Top critical review
2.0 out of 5 starsnot really the best of the trade paperback compilations
Reviewed in the United States on June 3, 2010
`Jonah Hex: Origins' is a compilation of issues 13 - 18 of the comic book published by DC / Vertigo in 2007.
The first three issues / chapters comprise the `Retribution' story arc, which consists mainly of flashbacks dealing with Jonah Hex's younger days, which were marked by plentiful abuse at the hands of various personages, including brutal Union Army officers, a drunk and disorderly father, and vengeful Apaches. We learn how Jonah suffered the injury to his left eye, and later, who was responsible for the disfiguring scar that mars the left half of his face.
`Retribution' is reasonably well written, although for some long-time fans of the Jonah Hex character, the disclosure of how he received his famous scars - after so many years of remaining a series mystery - may seem like the breaking of a covenant.
If the modern incarnation of the Hex series could be said to have a dedicated artist, it's Jordi Bernet, who illustrates the `Retribution' storyline. In my opinion Bernet's art style, with its sketchy, rather hasty quality, is not the book's strong point. But it's probably unrealistic to hope that Moebius will ever step in to draw some Jonah Hex comics in that `Blueberry' style.

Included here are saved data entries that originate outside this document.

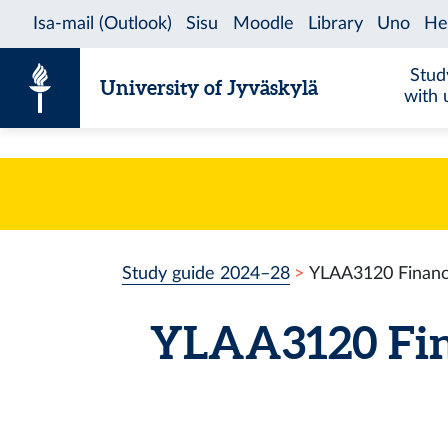
Skip to content
Stud
University of Jyväskylä
with 
Study guide 2024–28
YLAA3120 Financi
YLAA3120 Fina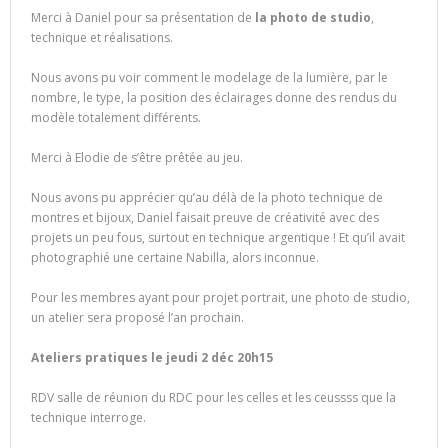
Merci à Daniel pour sa présentation de
la photo de studio
,
technique et réalisations.
Nous avons pu voir comment le modelage de la lumière, par le
nombre, le type, la position des éclairages donne des rendus du
modèle totalement différents.
Merci à Elodie de s’être prêtée au jeu.
Nous avons pu apprécier qu’au délà de la photo technique de
montres et bijoux, Daniel faisait preuve de créativité avec des
projets un peu fous, surtout en technique argentique ! Et qu’il avait
photographié une certaine Nabilla, alors inconnue.
Pour les membres ayant pour projet portrait, une photo de studio,
un atelier sera proposé l’an prochain.
Ateliers pratiques le jeudi 2 déc 20h15
RDV salle de réunion du RDC pour les celles et les ceussss que la
technique interroge.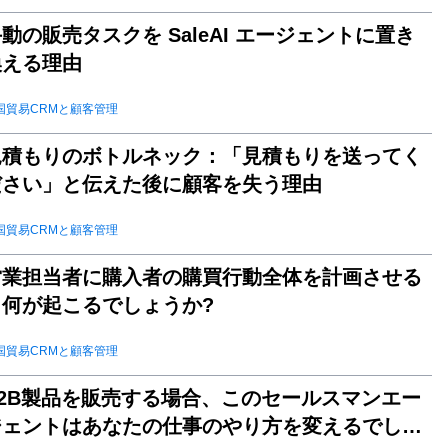
動の販売タスクを SaleAI エージェントに置き
換える理由
国貿易CRMと顧客管理
見積もりのボトルネック：「見積もりを送ってく
ださい」と伝えた後に顧客を失う理由
国貿易CRMと顧客管理
営業担当者に購入者の購買行動全体を計画させる
と何が起こるでしょうか?
国貿易CRMと顧客管理
B2B製品を販売する場合、このセールスマンエー
ジェントはあなたの仕事のやり方を変えるでしょ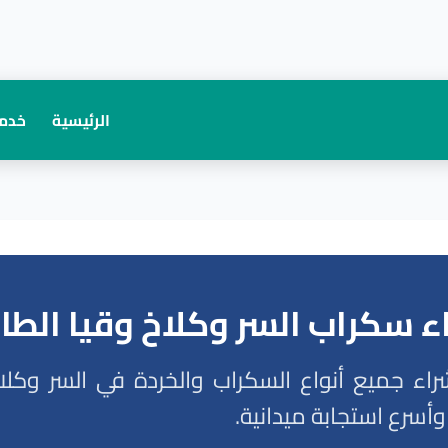
الرئيسية
خدما
ء سكراب السر وكلاخ وقيا الطا
 جميع أنواع السكراب والخردة في السر وكلا
أسرع استجابة ميدانية.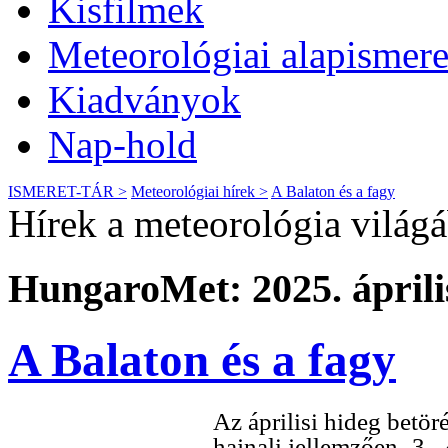
Kisfilmek
Meteorológiai alapismere
Kiadványok
Nap-hold
ISMERET-TÁR >
Meteorológiai hírek >
A Balaton és a fagy
Hírek a meteorológia világ
HungaroMet: 2025. április
A Balaton és a fagy
Az áprilisi hideg betö
hajnali jellemzően -3, 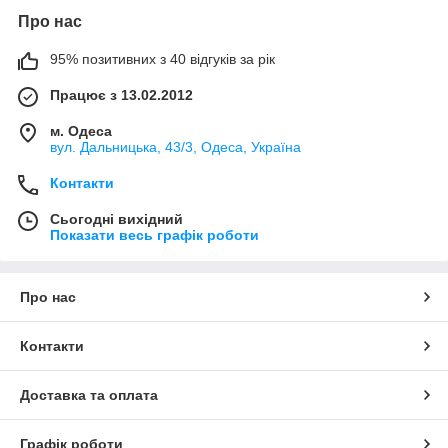
Про нас
95% позитивних з 40 відгуків за рік
Працює з 13.02.2012
м. Одеса
вул. Дальницька, 43/3, Одеса, Україна
Контакти
Сьогодні вихідний
Показати весь графік роботи
Про нас
Контакти
Доставка та оплата
Графік роботи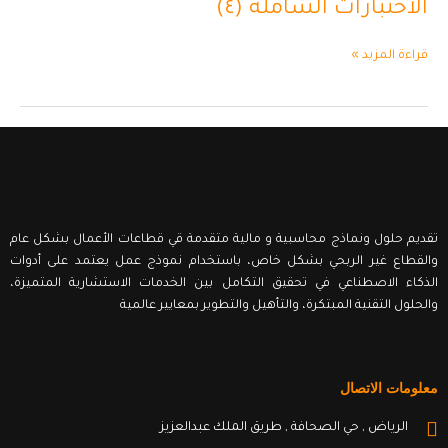
الاختبارات الشاملة (٤)
قراءة المزيد »
تقديم حلول ونماذج محاسبية و مالية متقدمة قي قطاعات الأعمال بشكل عام
والقطاع غير الربحي بشكل خاص، باستخدام نموذج عمل يعتمد على أدوات
الذكاء الاصطناعي في تحقيق التكامل بين الخدمات الاستشارية المتميزة،
والحلول التقنية المبتكرة، والتأهيل والتطوير بمعايير عالمية
معلومات الاتصال
الرياض , حي الصحافة , طريق الملك عبدالعزيز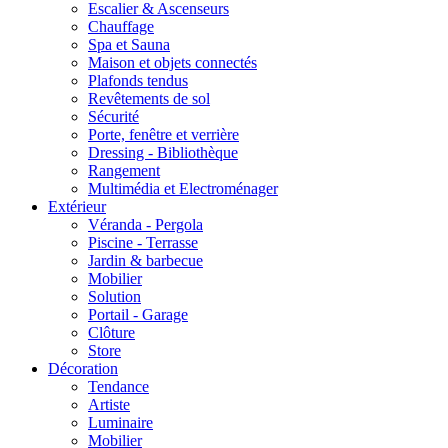
Escalier & Ascenseurs
Chauffage
Spa et Sauna
Maison et objets connectés
Plafonds tendus
Revêtements de sol
Sécurité
Porte, fenêtre et verrière
Dressing - Bibliothèque
Rangement
Multimédia et Electroménager
Extérieur
Véranda - Pergola
Piscine - Terrasse
Jardin & barbecue
Mobilier
Solution
Portail - Garage
Clôture
Store
Décoration
Tendance
Artiste
Luminaire
Mobilier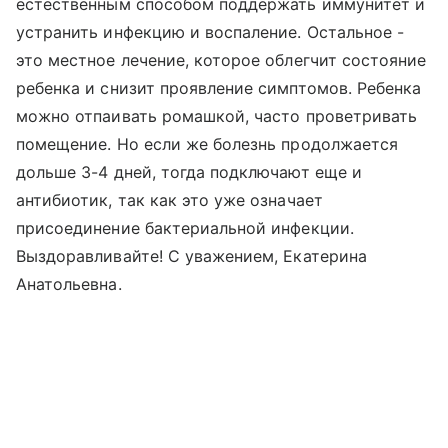
естественным способом поддержать иммунитет и
устранить инфекцию и воспаление. Остальное -
это местное лечение, которое облегчит состояние
ребенка и снизит проявление симптомов. Ребенка
можно отпаивать ромашкой, часто проветривать
помещение. Но если же болезнь продолжается
дольше 3-4 дней, тогда подключают еще и
антибиотик, так как это уже означает
присоединение бактериальной инфекции.
Выздоравливайте! С уважением, Екатерина
Анатольевна.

The next two issues / chapters deal with the history of Tallulah Black, a young woman from Tennessee who is Hex's sometime bounty-hunting partner, and sometime girlfriend. `The Ballad of Tallulah Black' reveals the gruesome treatment Tallulah underwent at the hands of renegade Union soldiers. Luckily for our heroine, Jonah Hex is in the right place at the right time to lend some assistance, and under his tutelage Tallulah learns how to draw and shoot well enough to seek her revenge. While these two chapters are an entertaining read, employing the mordant humor common to the Hex titles, Phil Noto's artwork is too stylized and too pretty to really give the storyline the necessary gritty visual character. For example, a climactic shootout is rendered via the use of too-small panels and too-spare sound effects, turning into something of a weak imitation of the shootout between Sharon Stone and Gene Hackman in the movie `The Quick and the Dead'.

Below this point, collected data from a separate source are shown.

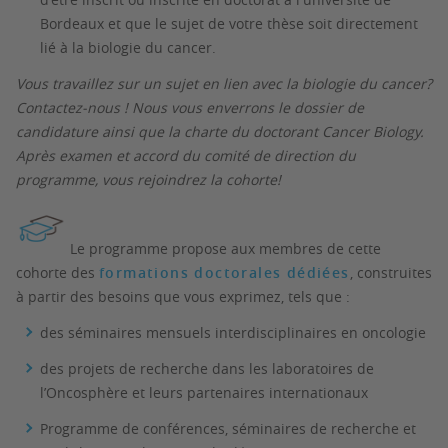
Bordeaux et que le sujet de votre thèse soit directement
lié à la biologie du cancer.
Vous travaillez sur un sujet en lien avec la biologie du cancer?
Contactez-nous !
Nous vous enverrons le dossier de
candidature ainsi que la charte du doctorant Cancer Biology.
Après examen et accord du comité de direction du
programme, vous rejoindrez la cohorte!
Le programme propose aux membres de cette
cohorte des
formations doctorales
dédiées
, construites
à partir des besoins que vous exprimez, tels que :
des séminaires mensuels interdisciplinaires en oncologie
des projets de recherche dans les laboratoires de
l’Oncosphère et leurs partenaires internationaux
Programme de conférences, séminaires de recherche et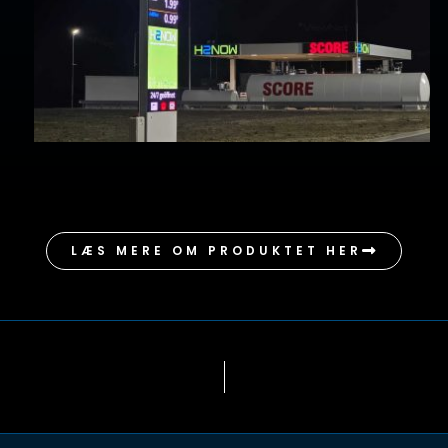
LÆS MERE OM PRODUKTET HER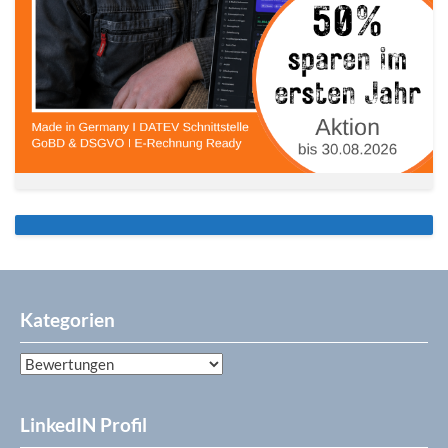
Kategorien
Kategorien
LinkedIN Profil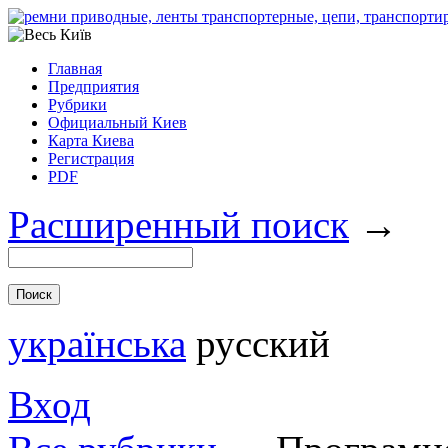
Главная
Предприятия
Рубрики
Официальный Киев
Карта Киева
Регистрация
PDF
Расширенный поиск
→
українська
русский
Вход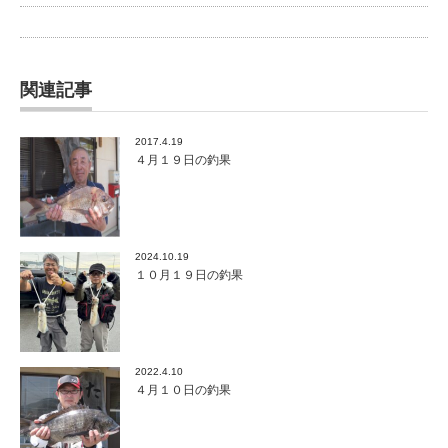
関連記事
2017.4.19
４月１９日の釣果
2024.10.19
１０月１９日の釣果
2022.4.10
４月１０日の釣果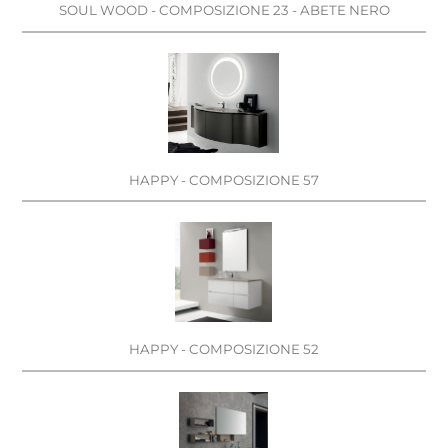
SOUL WOOD - COMPOSIZIONE 23 - ABETE NERO
HAPPY - COMPOSIZIONE 57
HAPPY - COMPOSIZIONE 52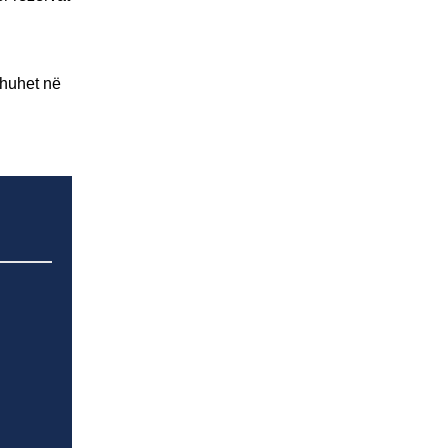
thuhet në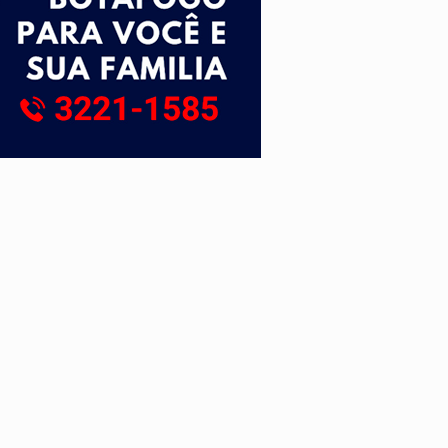
da
do filho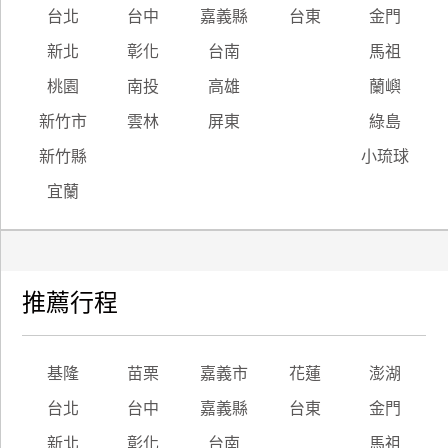
台北
台中
嘉義縣
台東
金門
新北
彰化
台南
馬祖
桃園
南投
高雄
蘭嶼
新竹市
雲林
屏東
綠島
新竹縣
小琉球
宜蘭
推薦行程
基隆
苗栗
嘉義市
花蓮
澎湖
台北
台中
嘉義縣
台東
金門
新北
彰化
台南
馬祖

The last chapter in the book, `I Walk Alone', is the best in the compilation. Featuring some good artwork by Val Semeiks, with moody grays, blues, and blacks for a color scheme, the plot finds Jonah confronted at his wilderness encampment by a runaway bride. A posse of armed men arrive, seeking to retrieve her; against his will, Jonah finds himself drawn into the conflict. `I Walk Alone' keeps the reader guessing all the way to the last few panels, and ends on a note of profound cynicism and moral ambiguity.
These downbeat, existential conclusions are what (in my mind, at least) makes the `Jonah Hex' title such refreshing alternative to the contrived angst that characterizes the writing for so many of the better-selling superhero titles on the comic shop shelves.
In total, `Jonah Hex: Origins' probably isn't the most impressive of the trade paperback compilations of the contemporary Hex comics, but fans will want to have it in their collection, as its stories continue to inform ongoing scripts of the series.